There was a small room with a big television and stereo in the corner. There were two matching brown couches and a table in the middle with an ashtray, a bong, and a neat pile of Rolling Stone magazines. Frothy nylon curtains that made you think of old-lady underpants covered the window. They were meant to be white, but they were gray and motionless. A fan stood in one corner, next to a big shelf full of records. The room smelled of incense. I sat down on the couch that faced the window. Travis sprawled on the other couch. I found myself staring at a ceramic breast that was sitting on top of a speaker. It was hollow, with a hole in the nipple where you could pour through.
“It’s a jug,” said Travis, grinning. I quickly turned away from it. “You get it? A jug.” He let out a short stab of laughter. I felt embarrassed, as if it were my breast he was laughing at. So I just stared at the carpet. I guess I’d lost my sense of humor.
“Tell you what you need,” he said. “A choof.”
“What’s that?”
“You know, a billy. Does a world of good when you’re down.” He leaned toward the little table and tapped at the bong. “I’ll pack you a cone if you like.” I nodded feebly. I didn’t care that much anymore; not about the Thin Captain, not about Paris. I felt like getting quiet. I felt like getting really quiet.
Travis set to work, grinding and stuffing and fussing around looking for a lighter.
“So, I hear your mum went back to France to live.”
“Mmm,” I said. “She’s with her family there. Her sister.” I narrowed my eyes at Travis. I didn’t want him talking about her, actually, as if he had some kind of claim. I remembered what Ivy had told me.
“Mum lied to everyone, Travis. To you as well.” I don’t know what made me say it. Maybe I wanted to twist up Travis’s reality too.
“Whaddya mean, Manon? What are you saying?”
“She was never an actress. She lied. She came out with that theater company, but she was only the costume hand. You know, she didn’t even come from Paris either. She came from a place called Poitiers. She was just a seamstress.” I said this last sentence in a bitter old drunken way and I even added a snort. Travis didn’t seem to care one bit. He just roared with laughter. “That’d be right,” he said, and started packing the cone, shaking his head in an amused way.

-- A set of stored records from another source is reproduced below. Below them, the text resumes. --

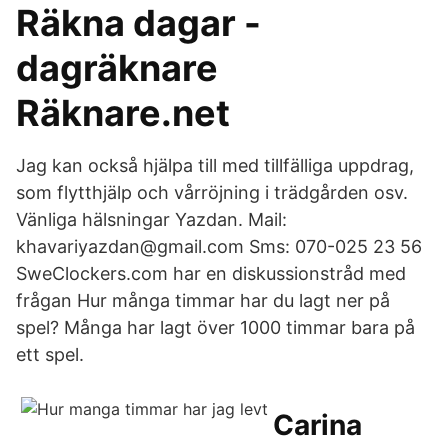
Räkna dagar -
dagräknare
Räknare.net
Jag kan också hjälpa till med tillfälliga uppdrag,
som flytthjälp och vårröjning i trädgården osv.
Vänliga hälsningar Yazdan. Mail:
khavariyazdan@gmail.com Sms: 070-025 23 56
SweClockers.com har en diskussionstråd med
frågan Hur många timmar har du lagt ner på
spel? Många har lagt över 1000 timmar bara på
ett spel.
Carina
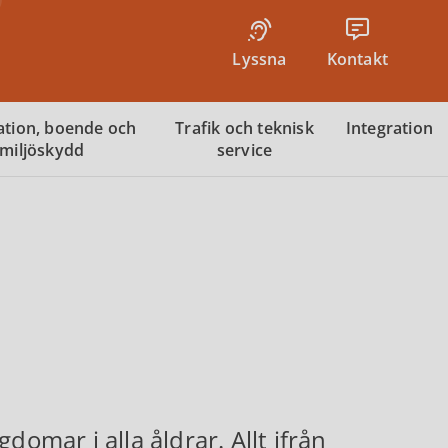
Lyssna
Kontakt
tion, boende och
Trafik och teknisk
Integration
miljöskydd
service
domar i alla åldrar. Allt ifrån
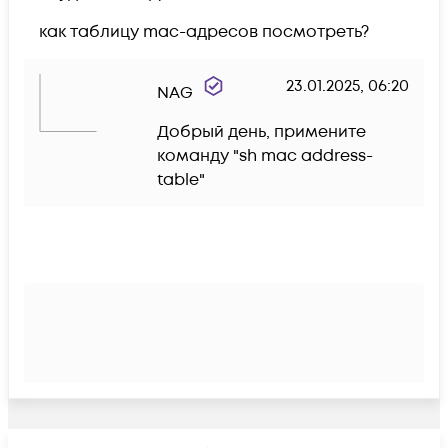
как таблицу mac-адресов посмотреть?
23.01.2025, 06:20
NAG
Добрый день, примените 
команду "sh mac address-
table"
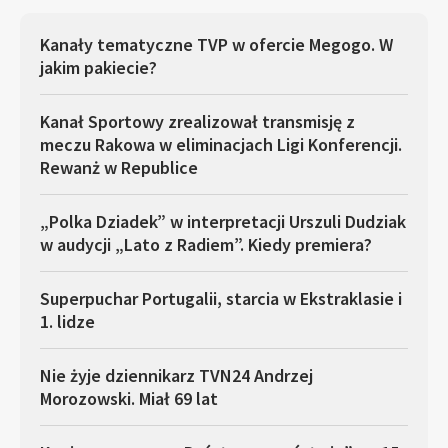
Kanały tematyczne TVP w ofercie Megogo. W
jakim pakiecie?
Kanał Sportowy zrealizował transmisję z
meczu Rakowa w eliminacjach Ligi Konferencji.
Rewanż w Republice
„Polka Dziadek” w interpretacji Urszuli Dudziak
w audycji „Lato z Radiem”. Kiedy premiera?
Superpuchar Portugalii, starcia w Ekstraklasie i
1. lidze
Nie żyje dziennikarz TVN24 Andrzej
Morozowski. Miał 69 lat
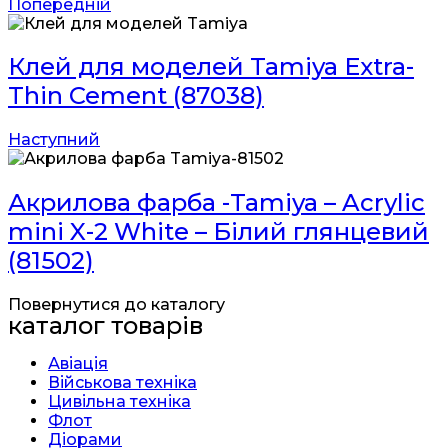
Попередній
Клей для моделей Tamiya Extra-
Thin Cement (87038)
Наступний
Акрилова фарба -Tamiya – Acrylic
mini X-2 White – Білий глянцевий
(81502)
Повернутися до каталогу
каталог товарів
Авіація
Військова техніка
Цивільна техніка
Флот
Діорами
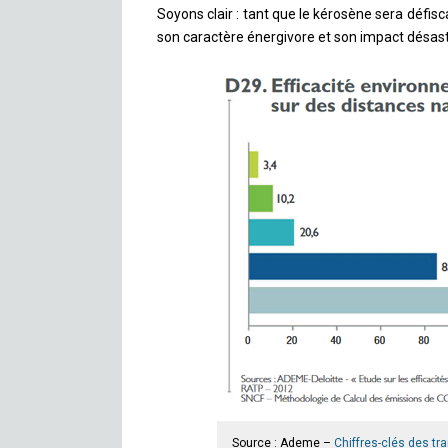
Soyons clair : tant que le kérosène sera défis
son caractère énergivore et son impact désas
Source : Ademe –
Chiffres-clés des tr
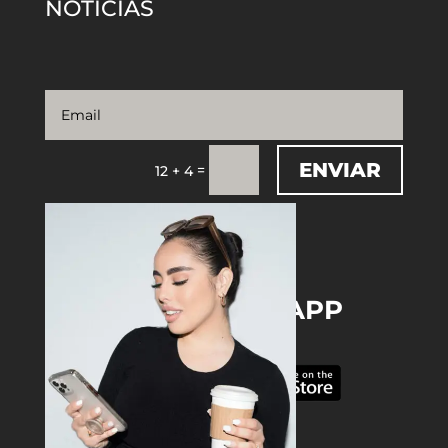
NOTICIAS
ENVIAR
=
12 + 4
DOWNLOAD THE APP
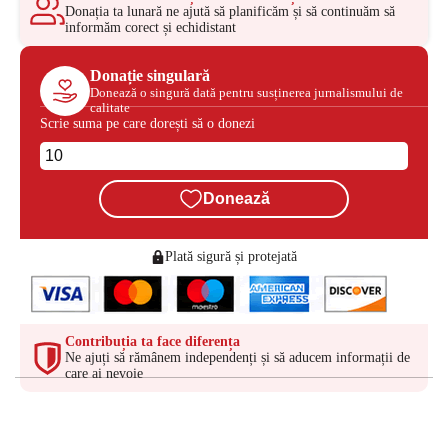
Donația ta lunară ne ajută să planificăm și să continuăm să
informăm corect și echidistant
Donație singulară
Donează o singură dată pentru susținerea jurnalismului de
calitate
Scrie suma pe care dorești să o donezi
Donează
Plată sigură și protejată
Contribuția ta face diferența
Ne ajuți să rămânem independenți și să aducem informații de
care ai nevoie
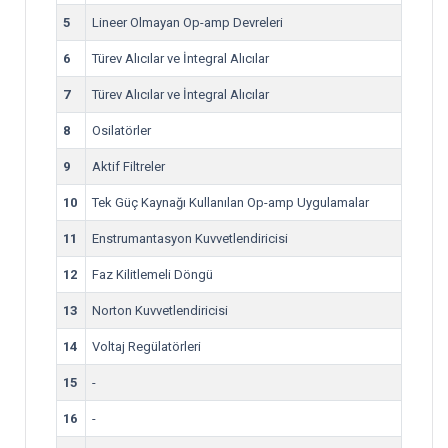
5
Lineer Olmayan Op-amp Devreleri
6
Türev Alıcılar ve İntegral Alıcılar
7
Türev Alıcılar ve İntegral Alıcılar
8
Osilatörler
9
Aktif Filtreler
10
Tek Güç Kaynağı Kullanılan Op-amp Uygulamalar
11
Enstrumantasyon Kuvvetlendiricisi
12
Faz Kilitlemeli Döngü
13
Norton Kuvvetlendiricisi
14
Voltaj Regülatörleri
15
-
16
-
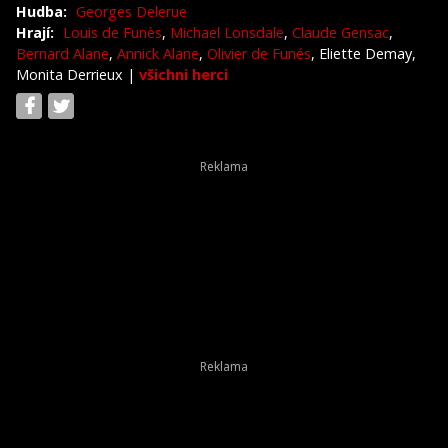
Hudba:
Georges Delerue
Hrají:
Louis de Funès
,
Michael Lonsdale
,
Claude Gensac
,
Bernard Alane
,
Annick Alane
,
Olivier de Funés
, Eliette Demay,
Monita Derrieux
|
všichni herci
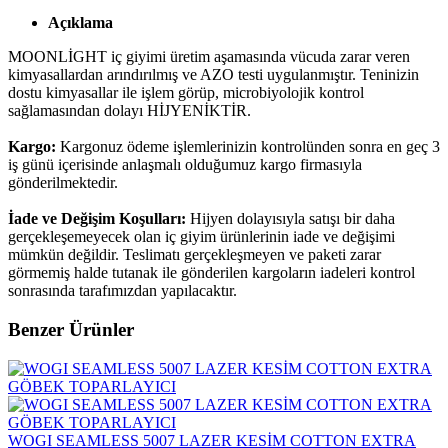
Açıklama
MOONLİGHT iç giyimi üretim aşamasında vücuda zarar veren
kimyasallardan arındırılmış ve AZO testi uygulanmıştır. Teninizin
dostu kimyasallar ile işlem görüp, microbiyolojik kontrol
sağlamasından dolayı HİJYENİKTİR.
Kargo:
Kargonuz ödeme işlemlerinizin kontrolünden sonra en geç 3
iş günü içerisinde anlaşmalı olduğumuz kargo firmasıyla
gönderilmektedir.
İade ve Değişim Koşulları:
Hijyen dolayısıyla satışı bir daha
gerçekleşemeyecek olan iç giyim ürünlerinin iade ve değişimi
mümkün değildir. Teslimatı gerçekleşmeyen ve paketi zarar
görmemiş halde tutanak ile gönderilen kargoların iadeleri kontrol
sonrasında tarafımızdan yapılacaktır.
Benzer Ürünler
WOGI SEAMLESS 5007 LAZER KESİM COTTON EXTRA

Ivy said Dad didn’t care either. He had written to Mum’s sister, because he was so worried about Mum with her depression. The sister wrote back and told him the truth about Mum. The sister said their mother was an alcoholic who died when they were young. Mum had some liaison with a married man and ended up pregnant. She had an abortion, and that was when her depression started.
Dad never even told Mum he knew. He didn’t care that she’d lied to him, didn’t care that she wasn’t an actress. None of that mattered, he didn’t give a hoot what she’d done, he just loved her. He loved her so much that he just let her go on telling her stories about being an actress. He even organized little parties so she could have the pleasure of telling, of being the center of attention. Mum wanted everyone to think she was special, and she was safe here. She could pretend whatever she wanted, and there was no one to contradict it. Ivy said Mum had even somehow convinced herself, the way she carried on.
It was the one fine thing about Mum: She was an actress. The one thing I was proud of, the one thing that made up for her unusual behavior. Ivy said she would have made a great actress, anyway. But that didn’t count.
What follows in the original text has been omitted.